五年ぶりの摩夜に気付いてくれるだろうか。
だが躊躇しているヒマはない。
「あの……」
意を決して声をかけようとした摩夜を遮って、聖羅が前に出た。
「はじめまして。わたくし第二秘書の沢木聖羅です。今度の会食の準備でいろいろご相談するかもしれませんので、よろしくお願い致します」
聖羅はいつもの甘ったるい話し方ではなかったが、上目使いの媚びるような笑顔は健在だった。
聖羅はどうやら直樹攻略のために同行していたらしい。
聖羅としても、あわよくば玉の輿にのるチャンスと気合を入れてきたのだ。
「ああ、はじめまして。いやあ鷹城物産の秘書は美人が多いと聞いていましたが噂通りですね」
直樹はこういうリップサービスを忘れない人だった。
「まあ、お口がうまいですね。私なんてまだまだです。二年目で慣れないことばかりで」
「二年目ですか。それにしては落ち着いていらっしゃる」
すっかり会話の弾む二人に、摩夜は入っていけそうになかった。
「はは。お嬢さん。
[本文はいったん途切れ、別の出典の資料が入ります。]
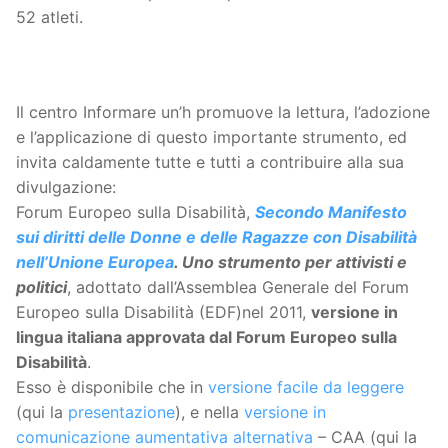
52 atleti.
Il centro Informare un’h promuove la lettura, l’adozione
e l’applicazione di questo importante strumento, ed
invita caldamente tutte e tutti a contribuire alla sua
divulgazione:
Forum Europeo sulla Disabilità,
Secondo Manifesto
sui diritti delle Donne e delle Ragazze con Disabilità
nell’Unione Europea
. Uno strumento per attivisti e
politici
, adottato dall’Assemblea Generale del Forum
Europeo sulla Disabilità (EDF)nel 2011,
versione in
lingua italiana approvata dal Forum Europeo sulla
Disabilità
.
Esso è disponibile che in
versione facile da leggere
(qui la
presentazione
), e nella
versione in
comunicazione aumentativa alternativa
– CAA (qui la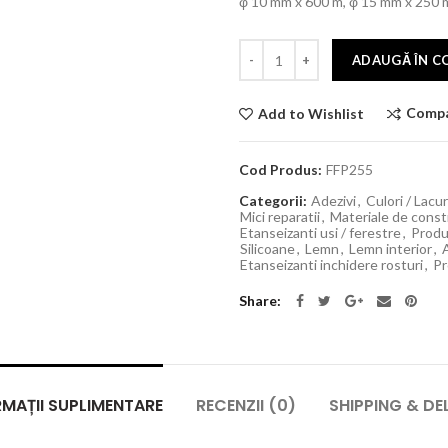
φ 10 mm x 600 m, φ 15 mm x 250 m
ADAUGĂ ÎN C
Comp
Add to Wishlist
Cod Produs:
FFP255
Categorii:
Adezivi
,
Culori / Lacur
Mici reparatii
,
Materiale de constru
Etanseizanti usi / ferestre
,
Produ
Silicoane
,
Lemn
,
Lemn interior
,
Etanseizanti inchidere rosturi
,
Pr
Share
MAȚII SUPLIMENTARE
RECENZII (0)
SHIPPING & DE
我が愚息は私に似ず手が早いので気をつけて下さいね」
国定常務は、話し込む二人に声をかけて先に行ってしまった。
「では後ほど……」
直樹も続いて去ろうとした。
(どうしよう。せっかくこんなにドレスアップまでしてもらったのに、何の役にも立てないまま二人が行ってしまう……)
摩夜は慌てて「あのっ!!」と叫んだ。
驚いた顔で直樹が振り返り、聖羅が迷惑そうに眉間を寄せた。
「?」
直樹は摩夜を見て首を傾げると、軽く会釈をして再び歩き出した。
(ダメだった……。私ってなんて役立たずなの……)
聖羅が勝ち誇ったように摩夜を見つめている。
あの会議の日を思い出して、嫌な汗がじわりと出てきた。
「いいさ。後でまた声をかけてみよう」
派玖斗がそっと摩夜に耳打ちした。
「すみません……」
消えるような声で謝った。
しかしその時、直樹がふと立ち止まった。